Three young forwards will all be staying in the Flyers organization, at least for one more year.

Sunday, the team announced that Danick Martel accepted his qualifying offer on a one-year contract, and that restricted free agents Taylor Leier and Tyrell Goulbourne signed one-year deals.

Restricted free agent goalie Anthony Stolarz has also accepted his qualifying offer of $761,250, according to a report from John Hoven. Stolarz, 24, played in just one game for the Phantoms in the 2017-18 season after undergoing surgery on a meniscus tear last summer. A second-round pick by the Flyers in the 2012 draft, Stolarz went 18-9 and posted a 2.92 goals against average with Lehigh Valley in 2016-17.

Though the team didn't include any salary details, Martel's deal is reportedly a two-way contract worth $715,000.

The 23-year-old Martel made his NHL debut last season, finishing with no points and six shots over four games. He scored a career-best 25 goals for Lehigh Valley.
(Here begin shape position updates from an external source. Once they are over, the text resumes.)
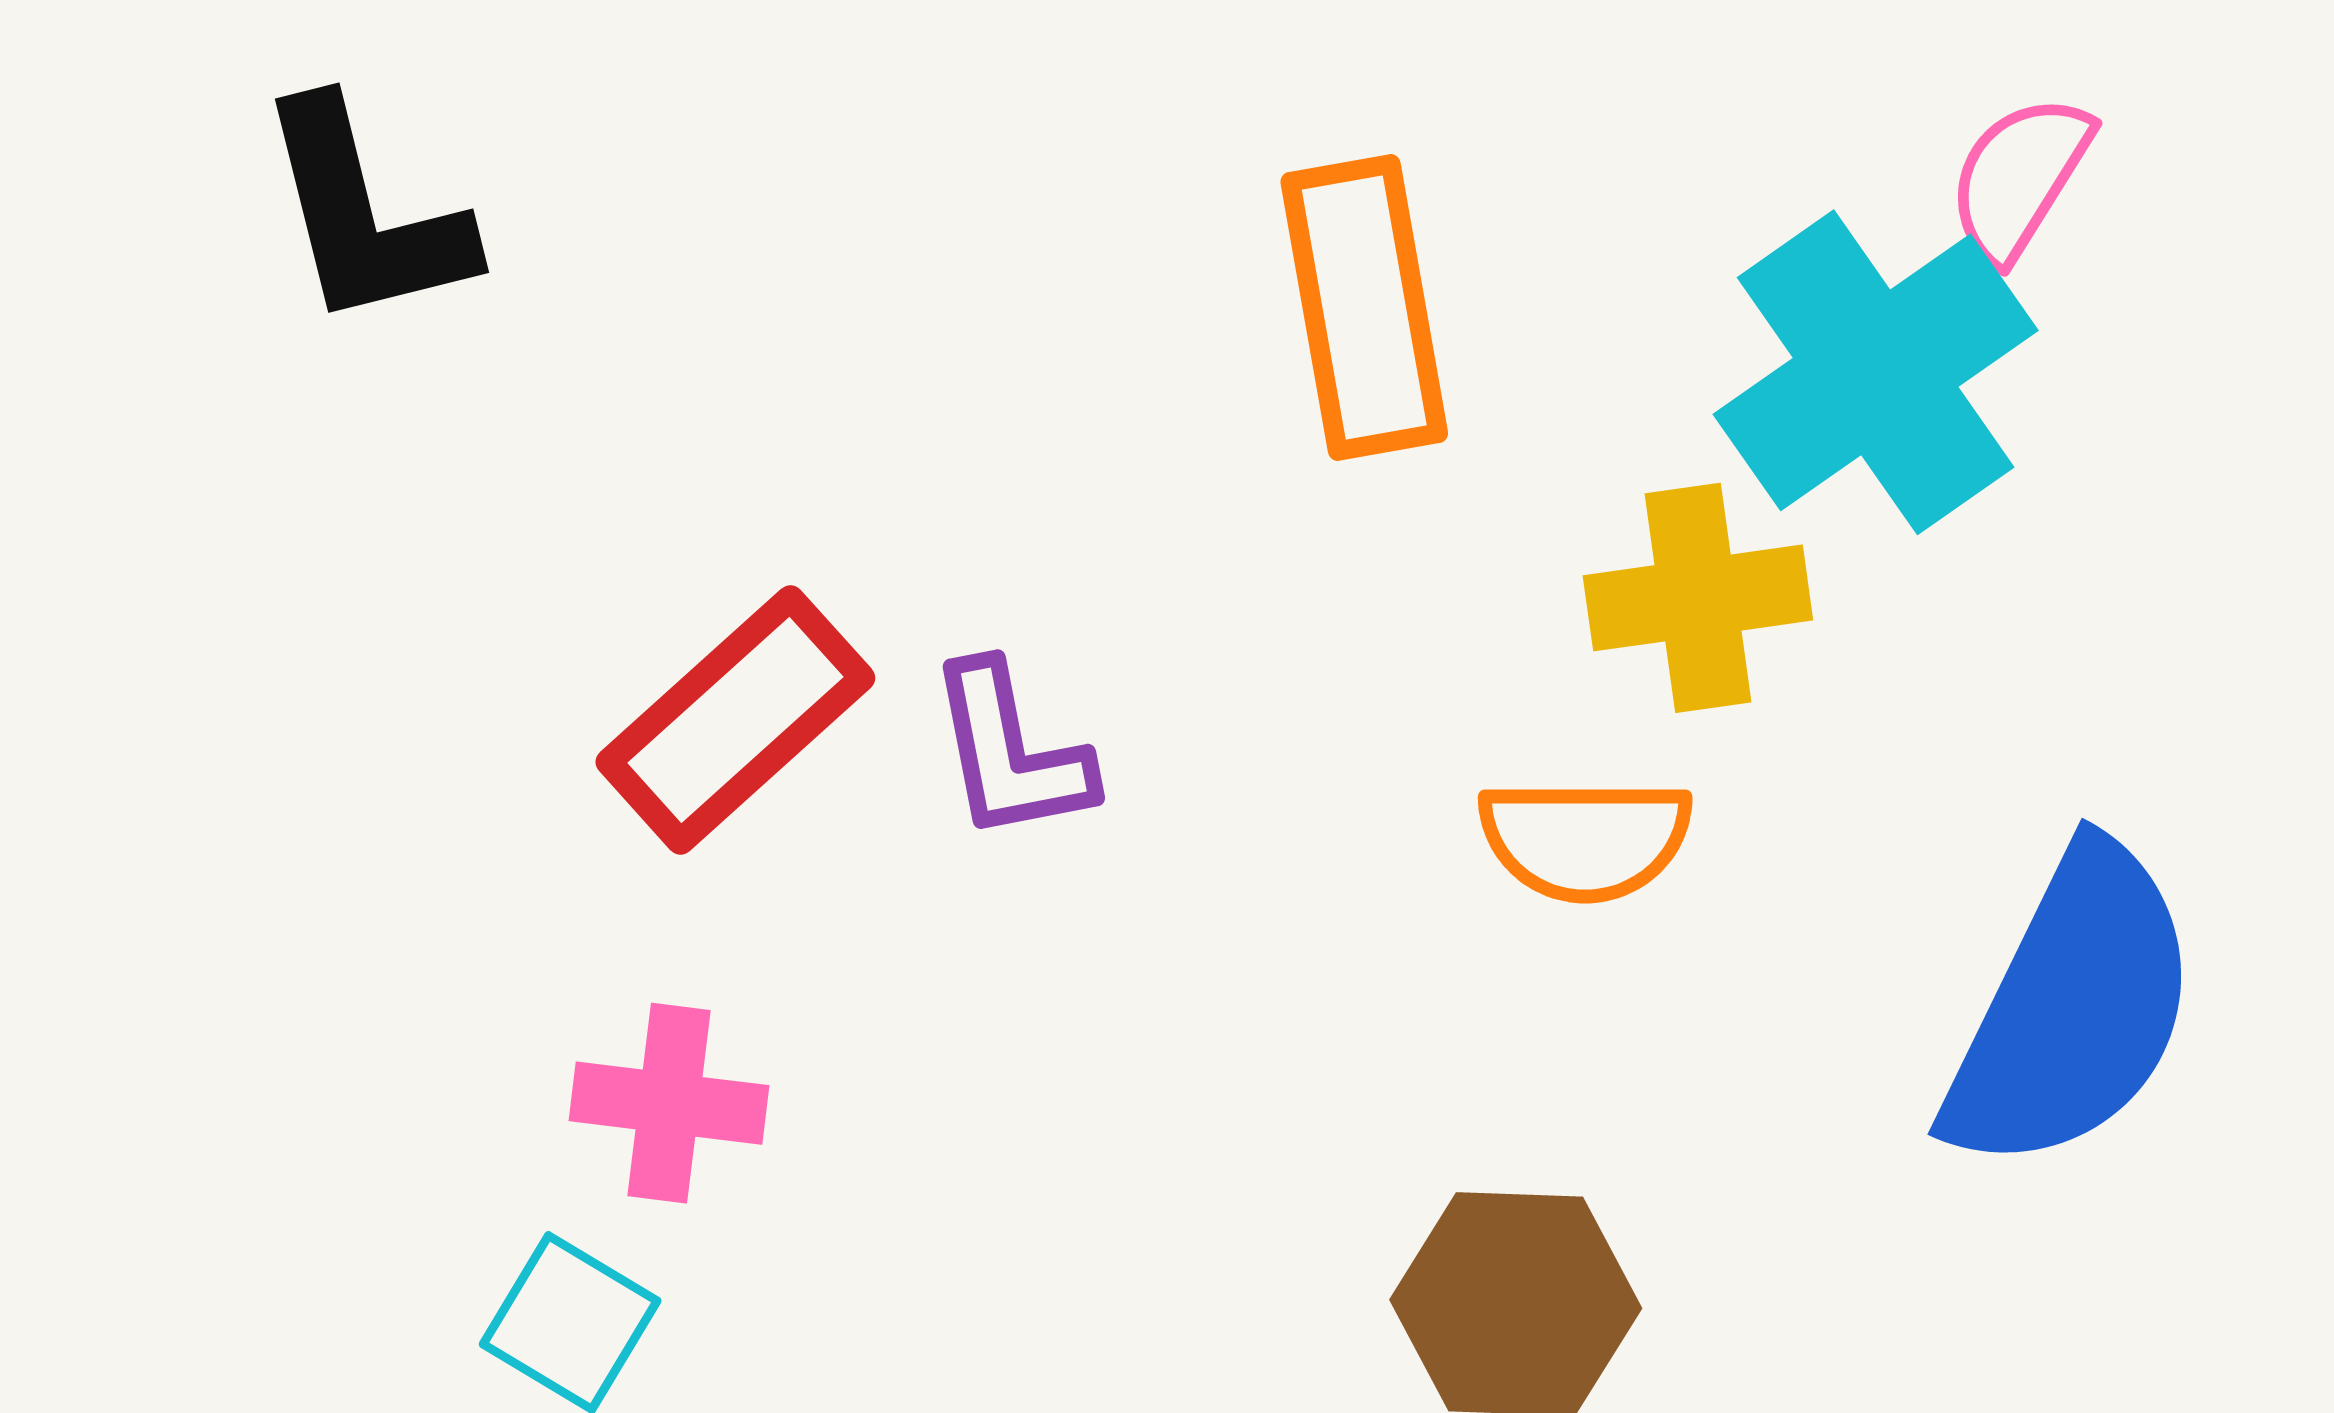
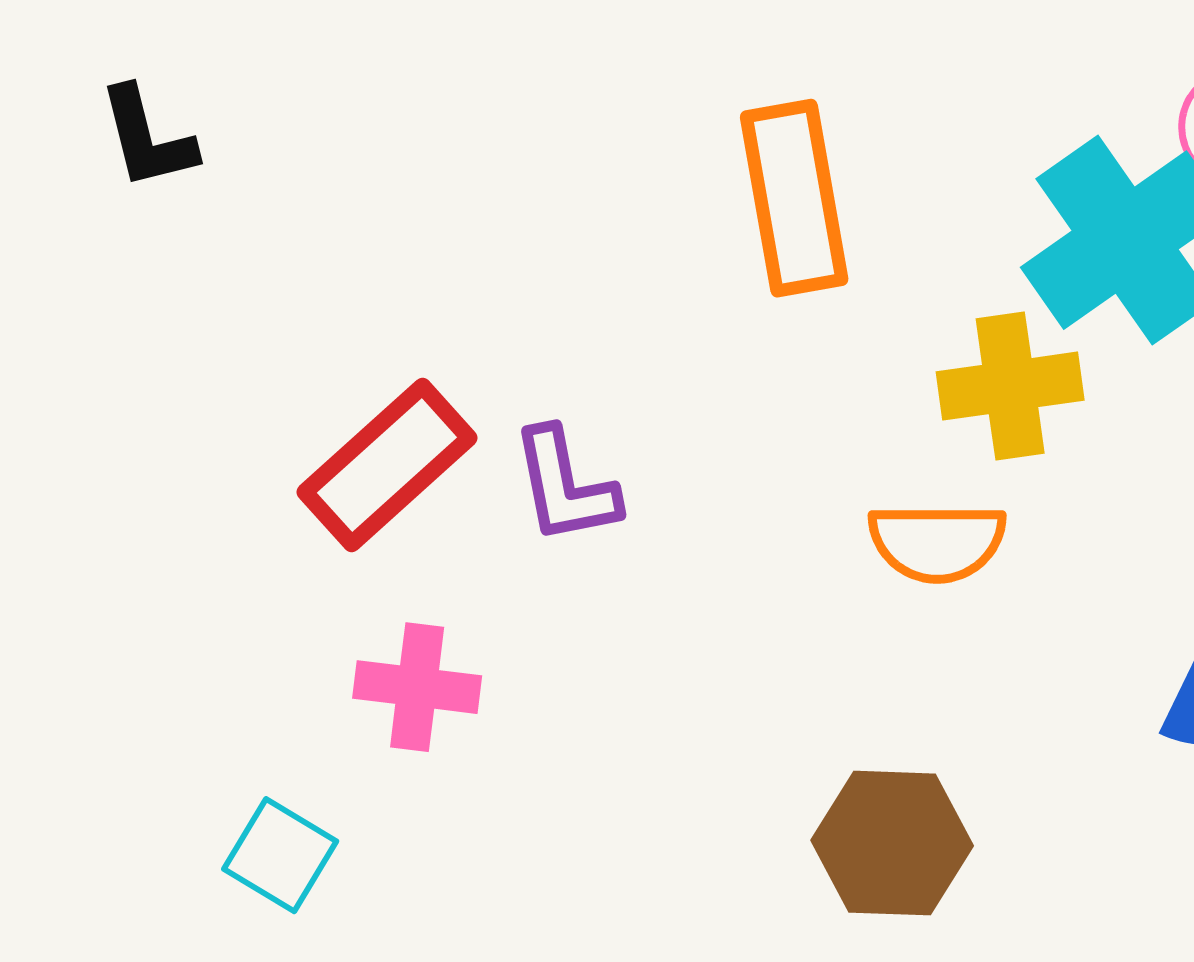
black L-shape: (365, 215) -> (147, 138), size x0.7
pink cross: (669, 1103) -> (417, 687), moved

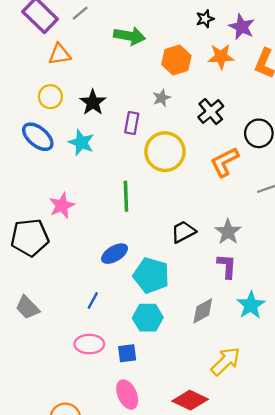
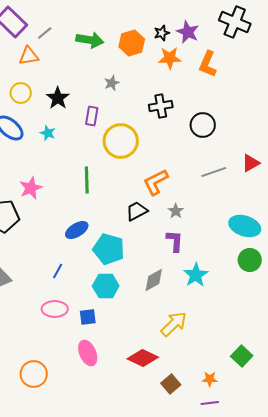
gray line: (80, 13) -> (45, 33), moved
black star: (205, 19) -> (162, 33), moved
orange hexagon: (176, 60) -> (132, 43), moved
gray star: (161, 98) -> (112, 83), moved
black cross: (211, 112) -> (161, 106), turned 30
cyan star: (81, 142) -> (48, 133), size x0.7
orange L-shape: (224, 162) -> (156, 182), moved
gray star: (228, 232) -> (176, 211), size x0.7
With Leier, the Flyers avoided a possible arbitration hearing. According to CapFriendly, Leier's contract is a one-way deal for $720,000. Leier's hearing was scheduled for Aug. 3. The team also earlier avoided a hearing with Alex Lyon, their other player who filed for arbitration, signing the goalie to a two-year deal.

A fourth-round selection in 2012, Leier had one goal and four assists in 39 regular-season games with the Flyers as a rookie.

Goulbourne, who made his NHL debut on Jan. 6, appeared in nine regular-season contests, with 15 hits.

If Stolarz is indeed back in the fold, Robert Hagg would be the team's only remaining restricted free agent.